%%

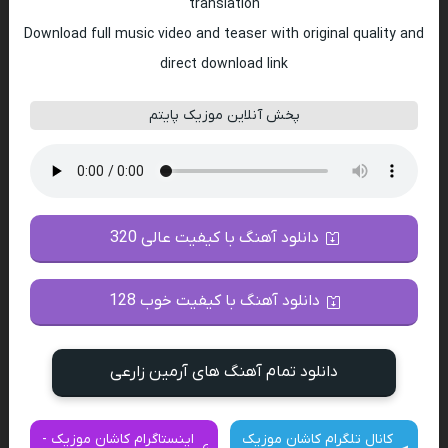
translation
Download full music video and teaser with original quality and
direct download link
پخش آنلاین موزیک پایتم
دانلود آهنگ با کیفیت عالی 320
دانلود آهنگ با کیفیت خوب 128
دانلود تمام آهنگ های آرمین زارعی
کانال تلگرام کاشان موزیک
اینستاگرام کاشان موزیک -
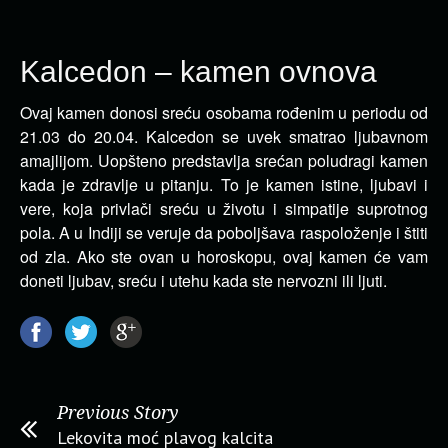
Kalcedon – kamen ovnova
Ovaj kamen donosi sreću osobama rođenim u periodu od
21.03 do 20.04. Kalcedon se uvek smatrao ljubavnom
amajlijom.
Uopšteno predstavlja srećan poludragi kamen
kada je zdravlje u pitanju. To je kamen istine, ljubavi i
vere, koja privlači sreću u životu i simpatije suprotnog
pola. A u Indiji se veruje da poboljšava raspoloženje i štiti
od zla. Ako ste ovan u horoskopu, ovaj kamen će vam
doneti ljubav, sreću i utehu kada ste nervozni ili ljuti.
Previous Story
Lekovita moć plavog kalcita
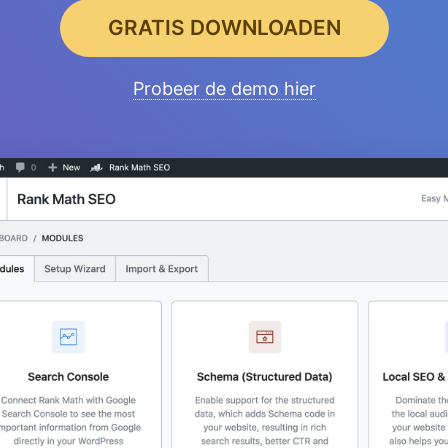
GRATIS DOWNLOADEN
Probeer de demo hier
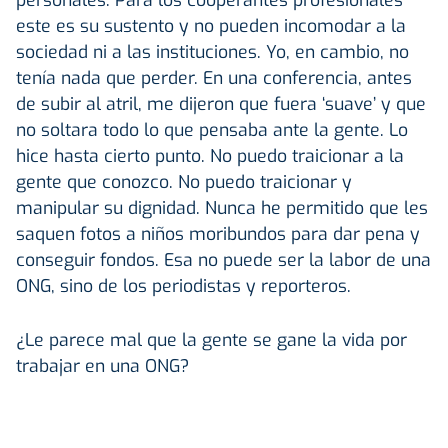
este es su sustento y no pueden incomodar a la
sociedad ni a las instituciones. Yo, en cambio, no
tenía nada que perder. En una conferencia, antes
de subir al atril, me dijeron que fuera ‘suave’ y que
no soltara todo lo que pensaba ante la gente. Lo
hice hasta cierto punto. No puedo traicionar a la
gente que conozco. No puedo traicionar y
manipular su dignidad. Nunca he permitido que les
saquen fotos a niños moribundos para dar pena y
conseguir fondos. Esa no puede ser la labor de una
ONG, sino de los periodistas y reporteros.
¿Le parece mal que la gente se gane la vida por
trabajar en una ONG?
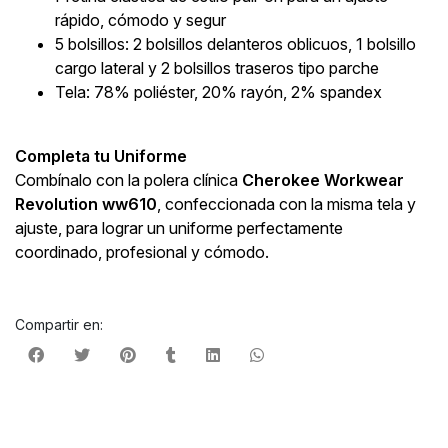
rápido, cómodo y segur
5 bolsillos: 2 bolsillos delanteros oblicuos, 1 bolsillo
cargo lateral y 2 bolsillos traseros tipo parche
Tela: 78% poliéster, 20% rayón, 2% spandex
Completa tu Uniforme
Combínalo con la polera clínica
Cherokee Workwear
Revolution ww610
, confeccionada con la misma tela y
ajuste, para lograr un uniforme perfectamente
coordinado, profesional y cómodo.
Compartir en:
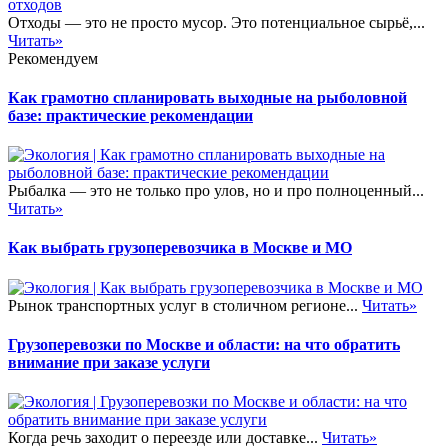
Отходы — это не просто мусор. Это потенциальное сырьё,...
Читать»
Рекомендуем
Как грамотно спланировать выходные на рыболовной
базе: практические рекомендации
Рыбалка — это не только про улов, но и про полноценный...
Читать»
Как выбрать грузоперевозчика в Москве и МО
Рынок транспортных услуг в столичном регионе...
Читать»
Грузоперевозки по Москве и области: на что обратить
внимание при заказе услуги
Когда речь заходит о переезде или доставке...
Читать»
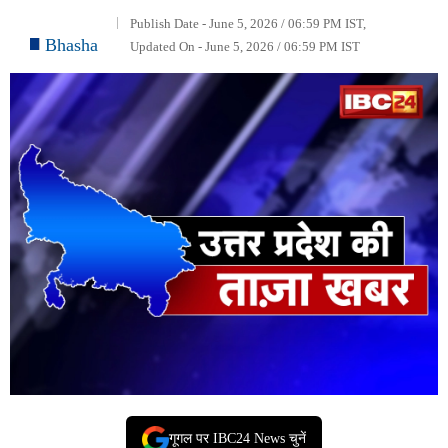
Publish Date - June 5, 2026 / 06:59 PM IST,
Bhasha
Updated On - June 5, 2026 / 06:59 PM IST
गूगल पर IBC24 News चुनें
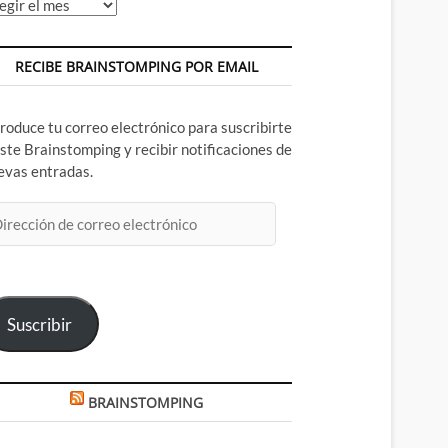
chivos
RECIBE BRAINSTOMPING POR EMAIL
troduce tu correo electrónico para suscribirte
este Brainstomping y recibir notificaciones de
evas entradas.
rección
rreo
ectrónico
Suscribir
BRAINSTOMPING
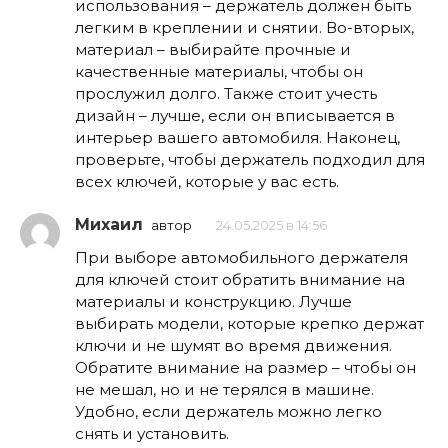
использования – держатель должен быть
легким в креплении и снятии. Во-вторых,
материал – выбирайте прочные и
качественные материалы, чтобы он
прослужил долго. Также стоит учесть
дизайн – лучше, если он вписывается в
интерьер вашего автомобиля. Наконец,
проверьте, чтобы держатель подходил для
всех ключей, которые у вас есть.
Михаил
автор
24.05.2025 в 14:56
При выборе автомобильного держателя
для ключей стоит обратить внимание на
материалы и конструкцию. Лучше
выбирать модели, которые крепко держат
ключи и не шумят во время движения.
Обратите внимание на размер – чтобы он
не мешал, но и не терялся в машине.
Удобно, если держатель можно легко
снять и установить.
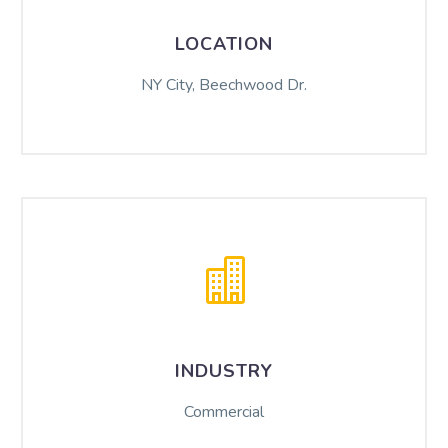
LOCATION
NY City, Beechwood Dr.
INDUSTRY
Commercial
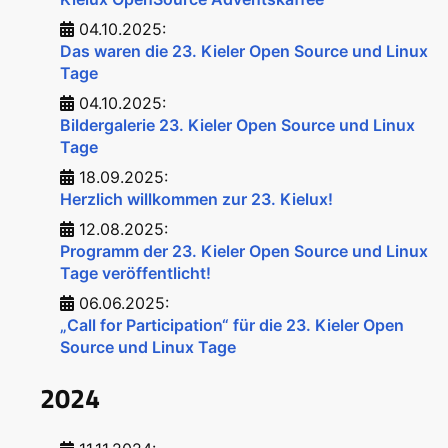
04.10.2025:
Das waren die 23. Kieler Open Source und Linux
Tage
04.10.2025:
Bildergalerie 23. Kieler Open Source und Linux
Tage
18.09.2025:
Herzlich willkommen zur 23. Kielux!
12.08.2025:
Programm der 23. Kieler Open Source und Linux
Tage veröffentlicht!
06.06.2025:
„Call for Participation“ für die 23. Kieler Open
Source und Linux Tage
2024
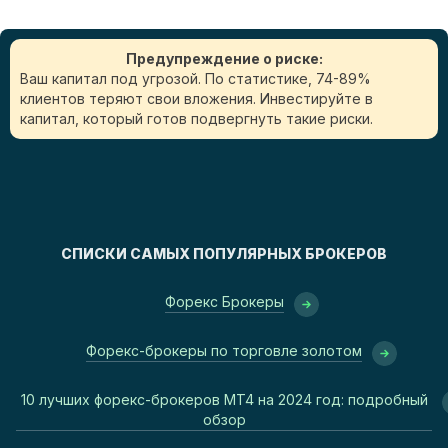
Предупреждение о риске:
Ваш капитал под угрозой. По статистике, 74-89%
клиентов теряют свои вложения. Инвестируйте в
капитал, который готов подвергнуть такие риски.
СПИСКИ САМЫХ ПОПУЛЯРНЫХ БРОКЕРОВ
Форекс Брокеры
Форекс-брокеры по торговле золотом
10 лучших форекс-брокеров MT4 на 2024 год: подробный
обзор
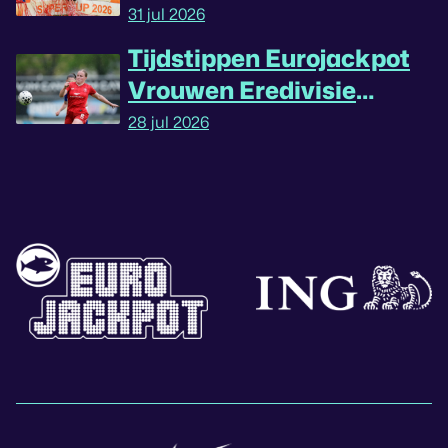
31 jul 2026
Tijdstippen Eurojackpot
Vrouwen Eredivisie
omgedraaid
28 jul 2026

%%

Work request:
A verbatim copy of the records is expected, from their first line through the line with "ajuste, para lograr un uniforme perfectamente", inclusive, with the pictures removed.

Solution to this exercise:
translation
Download full music video and teaser with original quality and
direct download link
پخش آنلاین موزیک پایتم
دانلود آهنگ با کیفیت عالی 320
دانلود آهنگ با کیفیت خوب 128
دانلود تمام آهنگ های آرمین زارعی
کانال تلگرام کاشان موزیک
اینستاگرام کاشان موزیک -
Kalcedon – kamen ovnova
Ovaj kamen donosi sreću osobama rođenim u periodu od
21.03 do 20.04. Kalcedon se uvek smatrao ljubavnom
amajlijom.
Uopšteno predstavlja srećan poludragi kamen
kada je zdravlje u pitanju. To je kamen istine, ljubavi i
vere, koja privlači sreću u životu i simpatije suprotnog
pola. A u Indiji se veruje da poboljšava raspoloženje i štiti
od zla. Ako ste ovan u horoskopu, ovaj kamen će vam
doneti ljubav, sreću i utehu kada ste nervozni ili ljuti.
Previous Story
Lekovita moć plavog kalcita
GRATIS DOWNLOADEN
Probeer de demo hier
este es su sustento y no pueden incomodar a la
sociedad ni a las instituciones. Yo, en cambio, no
tenía nada que perder. En una conferencia, antes
de subir al atril, me dijeron que fuera ‘suave’ y que
no soltara todo lo que pensaba ante la gente. Lo
hice hasta cierto punto. No puedo traicionar a la
gente que conozco. No puedo traicionar y
manipular su dignidad. Nunca he permitido que les
saquen fotos a niños moribundos para dar pena y
conseguir fondos. Esa no puede ser la labor de una
ONG, sino de los periodistas y reporteros.
¿Le parece mal que la gente se gane la vida por
trabajar en una ONG?
rápido, cómodo y segur
5 bolsillos: 2 bolsillos delanteros oblicuos, 1 bolsillo
cargo lateral y 2 bolsillos traseros tipo parche
Tela: 78% poliéster, 20% rayón, 2% spandex
Completa tu Uniforme
Combínalo con la polera clínica
Cherokee Workwear
Revolution ww610
, confeccionada con la misma tela y
ajuste, para lograr un uniforme perfectamente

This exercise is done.